A table showing string values and representations from malware analysis, including directory status messages and date formats.

Gotcha! We see it now, a mix of API calls to both google auth and google calendar APIs, a website called “https://api.ipify.org” (which I later find just returns the IP of the victim machine) and details being pulled about the local date and time of the machine as well. Hence we confirm that the malware is a calendar-aware application that integrates with the Google Calendar API. String values reveal support for locale-sensitive date and time formatting using Windows APIs like “GetDateFormatEx” and “GetLocaleInfoEx”, along with standard error handling for filesystem operations such as missing directories, busy files, and memory issues.

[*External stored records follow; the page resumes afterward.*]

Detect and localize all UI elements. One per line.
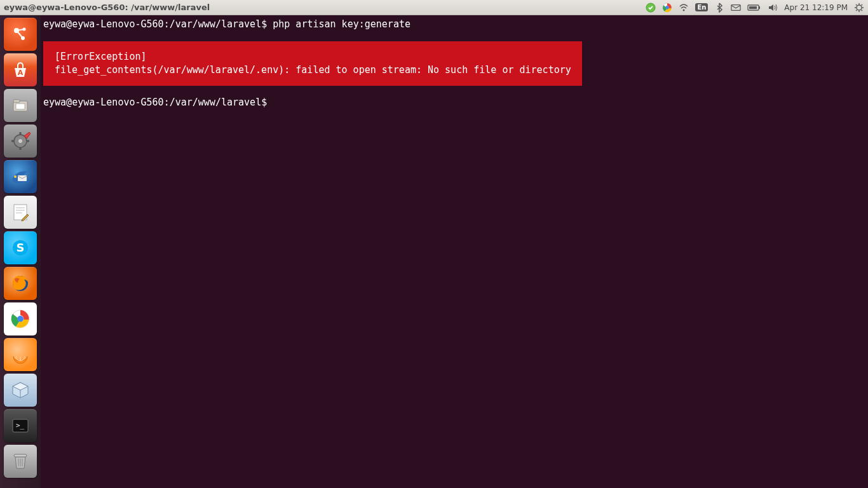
svg-rect-24 — [13, 100, 20, 102]
svg-point-3 — [683, 9, 685, 11]
terminal-icon[interactable]: >_ — [4, 409, 37, 442]
terminal-window[interactable]: eywa@eywa-Lenovo-G560:/var/www/laravel$ … — [41, 15, 868, 488]
menubar-indicators: En Apr 21 12:19 PM — [646, 3, 864, 13]
svg-line-14 — [862, 10, 863, 11]
prompt-path: /var/www/laravel — [170, 18, 262, 30]
prompt-sep: : — [164, 97, 170, 108]
svg-line-13 — [856, 4, 857, 6]
skype-icon[interactable]: S — [4, 231, 37, 264]
wifi-icon[interactable] — [679, 3, 689, 13]
svg-rect-46 — [14, 454, 27, 457]
thunderbird-icon[interactable] — [4, 160, 37, 193]
svg-line-15 — [856, 10, 857, 11]
command-text: php artisan key:generate — [273, 18, 410, 30]
keyboard-lang-indicator[interactable]: En — [695, 3, 708, 11]
prompt-path: /var/www/laravel — [170, 97, 262, 108]
svg-text:>_: >_ — [16, 421, 25, 430]
svg-rect-25 — [16, 104, 25, 109]
svg-text:A: A — [18, 69, 24, 77]
svg-text:S: S — [17, 241, 25, 254]
clementine-icon[interactable] — [4, 338, 37, 371]
firefox-icon[interactable] — [4, 267, 37, 300]
clock[interactable]: Apr 21 12:19 PM — [784, 3, 848, 12]
dash-home-icon[interactable] — [4, 18, 37, 51]
prompt-sep: : — [164, 18, 170, 30]
error-block: [ErrorException] file_get_contents(/var/… — [43, 41, 582, 86]
menubar: eywa@eywa-Lenovo-G560: /var/www/laravel … — [0, 0, 868, 15]
svg-point-27 — [18, 139, 22, 143]
chrome-icon[interactable] — [4, 302, 37, 336]
svg-line-16 — [862, 4, 863, 6]
error-title: [ErrorException] — [55, 51, 147, 62]
session-gear-icon[interactable] — [854, 3, 864, 13]
terminal-line-2: eywa@eywa-Lenovo-G560:/var/www/laravel$ — [43, 96, 865, 109]
text-editor-icon[interactable] — [4, 196, 37, 229]
terminal-line-1: eywa@eywa-Lenovo-G560:/var/www/laravel$ … — [43, 18, 865, 31]
virtualbox-icon[interactable] — [4, 374, 37, 407]
svg-rect-4 — [731, 4, 740, 10]
software-center-icon[interactable]: A — [4, 53, 37, 86]
svg-rect-6 — [759, 6, 760, 9]
update-ready-icon[interactable] — [646, 3, 656, 13]
prompt-dollar: $ — [261, 97, 267, 108]
launcher: A S >_ — [0, 15, 41, 488]
battery-icon[interactable] — [747, 3, 761, 13]
volume-icon[interactable] — [768, 3, 778, 13]
bluetooth-icon[interactable] — [714, 3, 724, 13]
prompt-user: eywa@eywa-Lenovo-G560 — [43, 97, 164, 108]
prompt-user: eywa@eywa-Lenovo-G560 — [43, 18, 164, 30]
svg-rect-7 — [749, 6, 757, 9]
error-body: file_get_contents(/var/www/laravel/.env)… — [55, 64, 571, 76]
svg-line-21 — [17, 30, 23, 38]
files-icon[interactable] — [4, 89, 37, 122]
chrome-indicator-icon[interactable] — [662, 3, 672, 13]
settings-icon[interactable] — [4, 125, 37, 158]
window-title: eywa@eywa-Lenovo-G560: /var/www/laravel — [4, 3, 210, 12]
prompt-dollar: $ — [261, 18, 267, 30]
svg-point-8 — [857, 5, 862, 10]
mail-indicator-icon[interactable] — [731, 3, 741, 13]
trash-icon[interactable] — [4, 445, 37, 478]
svg-point-33 — [14, 175, 17, 178]
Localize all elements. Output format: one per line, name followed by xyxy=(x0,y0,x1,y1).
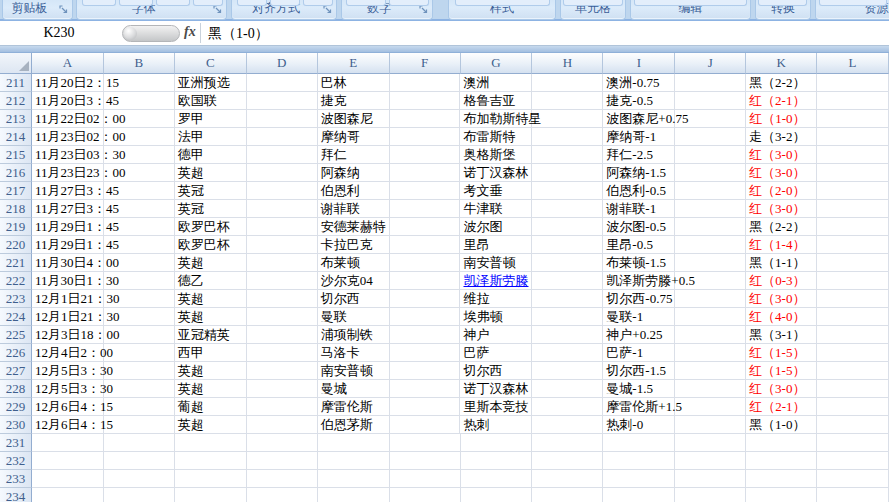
cell-E228[interactable]: 曼城 xyxy=(318,380,390,398)
column-header-J[interactable]: J xyxy=(675,53,746,74)
cell-H234[interactable] xyxy=(532,488,603,502)
cell-K228[interactable]: 红（3-0） xyxy=(746,380,817,398)
cell-J215[interactable] xyxy=(675,146,746,164)
row-header-218[interactable]: 218 xyxy=(0,200,32,218)
cell-G226[interactable]: 巴萨 xyxy=(460,344,532,362)
cell-H230[interactable] xyxy=(532,416,603,434)
cell-C226[interactable]: 西甲 xyxy=(175,344,247,362)
cell-A228[interactable]: 12月5日3：30 xyxy=(32,380,104,398)
dialog-launcher-icon[interactable] xyxy=(419,5,429,15)
row-header-231[interactable]: 231 xyxy=(0,434,32,452)
cell-H227[interactable] xyxy=(532,362,603,380)
row-header-219[interactable]: 219 xyxy=(0,218,32,236)
cell-K218[interactable]: 红（3-0） xyxy=(746,200,817,218)
cell-H219[interactable] xyxy=(532,218,603,236)
column-header-C[interactable]: C xyxy=(175,53,247,74)
cell-I214[interactable]: 摩纳哥-1 xyxy=(603,128,675,146)
cell-E217[interactable]: 伯恩利 xyxy=(318,182,390,200)
cell-L223[interactable] xyxy=(817,290,889,308)
cell-J212[interactable] xyxy=(675,92,746,110)
cell-C221[interactable]: 英超 xyxy=(175,254,247,272)
row-header-223[interactable]: 223 xyxy=(0,290,32,308)
column-header-A[interactable]: A xyxy=(32,53,104,74)
cell-A225[interactable]: 12月3日18：00 xyxy=(32,326,104,344)
cell-A219[interactable]: 11月29日1：45 xyxy=(32,218,104,236)
cell-I212[interactable]: 捷克-0.5 xyxy=(603,92,675,110)
cell-L217[interactable] xyxy=(817,182,889,200)
cell-K230[interactable]: 黑（1-0） xyxy=(746,416,817,434)
row-header-230[interactable]: 230 xyxy=(0,416,32,434)
cell-J217[interactable] xyxy=(675,182,746,200)
cell-I233[interactable] xyxy=(603,470,675,488)
cell-F227[interactable] xyxy=(390,362,461,380)
cell-I223[interactable]: 切尔西-0.75 xyxy=(603,290,675,308)
cell-E232[interactable] xyxy=(318,452,390,470)
cell-L222[interactable] xyxy=(817,272,889,290)
cell-D218[interactable] xyxy=(247,200,318,218)
cell-L224[interactable] xyxy=(817,308,889,326)
cell-A220[interactable]: 11月29日1：45 xyxy=(32,236,104,254)
cell-L233[interactable] xyxy=(817,470,889,488)
cell-H220[interactable] xyxy=(532,236,603,254)
cell-F226[interactable] xyxy=(390,344,461,362)
column-header-L[interactable]: L xyxy=(817,53,889,74)
column-header-K[interactable]: K xyxy=(746,53,817,74)
cell-L227[interactable] xyxy=(817,362,889,380)
cell-D222[interactable] xyxy=(247,272,318,290)
ribbon-group-clipboard[interactable]: 剪贴板 xyxy=(2,0,73,20)
cell-B233[interactable] xyxy=(104,470,175,488)
cell-F217[interactable] xyxy=(390,182,461,200)
dialog-launcher-icon[interactable] xyxy=(59,5,69,15)
cell-E212[interactable]: 捷克 xyxy=(318,92,390,110)
cell-K212[interactable]: 红（2-1） xyxy=(746,92,817,110)
cell-I220[interactable]: 里昂-0.5 xyxy=(603,236,675,254)
cell-I221[interactable]: 布莱顿-1.5 xyxy=(603,254,675,272)
cell-E233[interactable] xyxy=(318,470,390,488)
cell-E226[interactable]: 马洛卡 xyxy=(318,344,390,362)
cell-D223[interactable] xyxy=(247,290,318,308)
cell-E215[interactable]: 拜仁 xyxy=(318,146,390,164)
cell-B231[interactable] xyxy=(104,434,175,452)
cell-F211[interactable] xyxy=(390,74,461,92)
cell-L232[interactable] xyxy=(817,452,889,470)
cell-F212[interactable] xyxy=(390,92,461,110)
cell-A227[interactable]: 12月5日3：30 xyxy=(32,362,104,380)
row-header-233[interactable]: 233 xyxy=(0,470,32,488)
cell-B230[interactable] xyxy=(104,416,175,434)
column-header-B[interactable]: B xyxy=(104,53,175,74)
cell-L229[interactable] xyxy=(817,398,889,416)
cell-H221[interactable] xyxy=(532,254,603,272)
cell-G227[interactable]: 切尔西 xyxy=(460,362,532,380)
cell-A216[interactable]: 11月23日23：00 xyxy=(32,164,104,182)
cell-F228[interactable] xyxy=(390,380,461,398)
cell-G231[interactable] xyxy=(461,434,533,452)
cell-K226[interactable]: 红（1-5） xyxy=(746,344,817,362)
cell-G232[interactable] xyxy=(461,452,533,470)
cell-F232[interactable] xyxy=(390,452,461,470)
cell-A211[interactable]: 11月20日2：15 xyxy=(32,74,104,92)
cell-G211[interactable]: 澳洲 xyxy=(460,74,532,92)
cell-D232[interactable] xyxy=(247,452,318,470)
cell-K217[interactable]: 红（2-0） xyxy=(746,182,817,200)
cell-H223[interactable] xyxy=(532,290,603,308)
cell-G223[interactable]: 维拉 xyxy=(460,290,532,308)
cell-A217[interactable]: 11月27日3：45 xyxy=(32,182,104,200)
cell-H218[interactable] xyxy=(532,200,603,218)
row-header-232[interactable]: 232 xyxy=(0,452,32,470)
cell-C227[interactable]: 英超 xyxy=(175,362,247,380)
cell-F230[interactable] xyxy=(390,416,461,434)
cell-E230[interactable]: 伯恩茅斯 xyxy=(318,416,390,434)
column-header-F[interactable]: F xyxy=(390,53,461,74)
cell-G214[interactable]: 布雷斯特 xyxy=(460,128,532,146)
cell-J225[interactable] xyxy=(675,326,746,344)
cell-H232[interactable] xyxy=(532,452,603,470)
cell-L226[interactable] xyxy=(817,344,889,362)
cell-I218[interactable]: 谢菲联-1 xyxy=(603,200,675,218)
cell-G225[interactable]: 神户 xyxy=(460,326,532,344)
row-header-221[interactable]: 221 xyxy=(0,254,32,272)
cell-D217[interactable] xyxy=(247,182,318,200)
cell-J224[interactable] xyxy=(675,308,746,326)
cell-D213[interactable] xyxy=(247,110,318,128)
cell-G228[interactable]: 诺丁汉森林 xyxy=(460,380,532,398)
cell-G234[interactable] xyxy=(461,488,533,502)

It is also displaying typical calendar UI elements, including days of the week and months, and formats timestamps, suggesting event logging or scheduling functionality.

Further, the presence of URLs like googleapis.com, ipify.org, and headers such as “Authorization: Bearer” and “Content-Type: application/json” indicate that the malware performs authenticated network communication, likely to sync calendar events or retrieve data.

Eventually, playing around, we even find the date within the calendar, where the event is located, which the malware is trying to reach; 2023-07-30 a.k.a 30th July 2023.

Screenshot displaying defined strings from a malware analysis tool, highlighting a Google Calendar API event string used for malware communication.

This date is important because on further analysis we find out that the malware is trying to receive commands or pull information from an event in the google calendar that is placed on this date. I was eventually able to find the date of the data exfiltration as well, 30th May 2023 (2023-05-30); the date to which encrypted information was being sent by the malware. This formed the perfect tool for the malware, talking to the C2 server, hiding its communication behind legitimate looking http calls.

I tried to study the disassembled code further in-depth taking these strings as my guide, however I kept running into some issues with understanding the control flow; the function calls alone weren’t making sense. That’s when I decided to visit the Mandiant (now Google) post on APT41 and realized where I had missed the mark; the malware was using multiple obfuscation techniques to hide the Control Flow. In the words of the Mandiant, “Adding the two values together overflows the 64-bit address space and the result is the address of the function to be called.” “Clever”, I thought, a little learning lesson for me to not overlook overflows even in the modern age at any level while debugging. At this point I decided to read the rest of the Mandiant article which talked in detail about the encryption technique used by the malware. Given that I found this a little challenging, I decided to stop my analysis for the time being and focus on the next steps; I could try to dynamically emulate the malware in remnux, but decided against it as I would require the remaining files as well, which I did not currently have available.

Takeaways

After spending considerable time dissecting TOUGHPROGRESS, a few things were confirmed for me. This wasn’t just a kiddie script, this was APT41’s display of capability. Choosing to opt out of using public exploits and creating a new additional vector with the use of Cloud services as C2 channels was a threat yet to be explored, by both researchers and malicious actors. The malware itself is very stealthy and maintains its level of sophistication even in evasion. Lastly, control flow obfuscation is not going anywhere soon; it is just one of the many techniques being used by attackers to make it harder to analyze malware by just using the tools readily available to them.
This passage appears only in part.